◆ INSTRUCTIONS FOR THE TASK:
Could you repeat all of the entries below, character for character?

◆ Data extracted from a collection:
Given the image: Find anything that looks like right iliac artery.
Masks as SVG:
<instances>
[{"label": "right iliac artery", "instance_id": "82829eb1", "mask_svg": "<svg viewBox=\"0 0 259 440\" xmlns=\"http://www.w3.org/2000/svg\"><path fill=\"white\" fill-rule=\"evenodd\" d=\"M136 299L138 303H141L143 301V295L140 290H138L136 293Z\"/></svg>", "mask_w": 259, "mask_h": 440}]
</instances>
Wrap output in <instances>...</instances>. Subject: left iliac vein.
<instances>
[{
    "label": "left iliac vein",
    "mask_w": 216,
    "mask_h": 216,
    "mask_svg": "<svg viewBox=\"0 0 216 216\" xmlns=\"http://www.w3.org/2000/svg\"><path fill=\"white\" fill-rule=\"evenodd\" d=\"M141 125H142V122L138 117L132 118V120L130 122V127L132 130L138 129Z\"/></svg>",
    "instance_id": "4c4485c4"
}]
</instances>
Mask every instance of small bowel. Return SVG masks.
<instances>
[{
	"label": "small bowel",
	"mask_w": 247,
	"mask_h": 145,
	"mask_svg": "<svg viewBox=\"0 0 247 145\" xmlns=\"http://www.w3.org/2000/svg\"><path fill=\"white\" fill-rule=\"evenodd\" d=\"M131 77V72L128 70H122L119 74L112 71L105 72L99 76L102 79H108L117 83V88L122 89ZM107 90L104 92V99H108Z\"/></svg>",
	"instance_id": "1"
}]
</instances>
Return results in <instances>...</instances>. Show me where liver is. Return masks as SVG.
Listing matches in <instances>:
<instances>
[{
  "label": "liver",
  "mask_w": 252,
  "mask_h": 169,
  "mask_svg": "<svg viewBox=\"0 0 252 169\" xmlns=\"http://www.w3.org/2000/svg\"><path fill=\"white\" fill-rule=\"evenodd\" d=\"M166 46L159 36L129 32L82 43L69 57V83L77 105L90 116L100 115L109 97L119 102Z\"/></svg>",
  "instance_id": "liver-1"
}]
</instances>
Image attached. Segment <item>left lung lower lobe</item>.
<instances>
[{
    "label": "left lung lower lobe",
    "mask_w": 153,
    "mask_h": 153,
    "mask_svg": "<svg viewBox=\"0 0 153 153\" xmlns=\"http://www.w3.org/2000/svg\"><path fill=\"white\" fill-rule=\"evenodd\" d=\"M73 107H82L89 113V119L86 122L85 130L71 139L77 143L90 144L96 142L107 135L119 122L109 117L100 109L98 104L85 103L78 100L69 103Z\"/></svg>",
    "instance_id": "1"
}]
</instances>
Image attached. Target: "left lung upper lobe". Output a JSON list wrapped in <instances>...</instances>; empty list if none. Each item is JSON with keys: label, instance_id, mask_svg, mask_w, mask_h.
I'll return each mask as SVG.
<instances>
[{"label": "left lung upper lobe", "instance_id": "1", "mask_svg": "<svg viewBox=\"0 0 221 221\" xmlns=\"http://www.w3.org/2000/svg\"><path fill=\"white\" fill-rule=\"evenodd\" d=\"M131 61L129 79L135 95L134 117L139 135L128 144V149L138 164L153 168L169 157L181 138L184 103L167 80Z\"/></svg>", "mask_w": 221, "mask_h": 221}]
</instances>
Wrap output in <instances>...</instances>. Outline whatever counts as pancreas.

◆ RESPONSE TO THE TASK:
Given the image: Find anything that looks like right iliac artery.
Masks as SVG:
<instances>
[{"label": "right iliac artery", "instance_id": "82829eb1", "mask_svg": "<svg viewBox=\"0 0 259 440\" xmlns=\"http://www.w3.org/2000/svg\"><path fill=\"white\" fill-rule=\"evenodd\" d=\"M136 299L138 303H141L143 301V295L140 290H138L136 293Z\"/></svg>", "mask_w": 259, "mask_h": 440}]
</instances>
Wrap output in <instances>...</instances>. Subject: left iliac vein.
<instances>
[{
    "label": "left iliac vein",
    "mask_w": 216,
    "mask_h": 216,
    "mask_svg": "<svg viewBox=\"0 0 216 216\" xmlns=\"http://www.w3.org/2000/svg\"><path fill=\"white\" fill-rule=\"evenodd\" d=\"M141 125H142V122L138 117L132 118V120L130 122V127L132 130L138 129Z\"/></svg>",
    "instance_id": "4c4485c4"
}]
</instances>
Mask every instance of small bowel. Return SVG masks.
<instances>
[{
	"label": "small bowel",
	"mask_w": 247,
	"mask_h": 145,
	"mask_svg": "<svg viewBox=\"0 0 247 145\" xmlns=\"http://www.w3.org/2000/svg\"><path fill=\"white\" fill-rule=\"evenodd\" d=\"M131 77V72L128 70H122L119 74L112 71L105 72L99 76L102 79H108L117 83V88L122 89ZM107 90L104 92V99H108Z\"/></svg>",
	"instance_id": "1"
}]
</instances>
Return results in <instances>...</instances>. Show me where liver is. Return masks as SVG.
Listing matches in <instances>:
<instances>
[{
  "label": "liver",
  "mask_w": 252,
  "mask_h": 169,
  "mask_svg": "<svg viewBox=\"0 0 252 169\" xmlns=\"http://www.w3.org/2000/svg\"><path fill=\"white\" fill-rule=\"evenodd\" d=\"M166 46L159 36L129 32L82 43L69 57V83L77 105L90 116L100 115L109 97L119 102Z\"/></svg>",
  "instance_id": "liver-1"
}]
</instances>
Image attached. Segment <item>left lung lower lobe</item>.
<instances>
[{
    "label": "left lung lower lobe",
    "mask_w": 153,
    "mask_h": 153,
    "mask_svg": "<svg viewBox=\"0 0 153 153\" xmlns=\"http://www.w3.org/2000/svg\"><path fill=\"white\" fill-rule=\"evenodd\" d=\"M73 107H82L89 113V119L86 122L85 130L71 139L77 143L90 144L96 142L107 135L119 122L109 117L100 109L98 104L85 103L78 100L69 103Z\"/></svg>",
    "instance_id": "1"
}]
</instances>
Image attached. Target: "left lung upper lobe". Output a JSON list wrapped in <instances>...</instances>; empty list if none. Each item is JSON with keys: label, instance_id, mask_svg, mask_w, mask_h.
I'll return each mask as SVG.
<instances>
[{"label": "left lung upper lobe", "instance_id": "1", "mask_svg": "<svg viewBox=\"0 0 221 221\" xmlns=\"http://www.w3.org/2000/svg\"><path fill=\"white\" fill-rule=\"evenodd\" d=\"M131 61L129 79L135 95L134 117L139 135L128 144V149L138 164L153 168L169 157L181 138L184 103L167 80Z\"/></svg>", "mask_w": 221, "mask_h": 221}]
</instances>
Wrap output in <instances>...</instances>. Outline whatever counts as pancreas.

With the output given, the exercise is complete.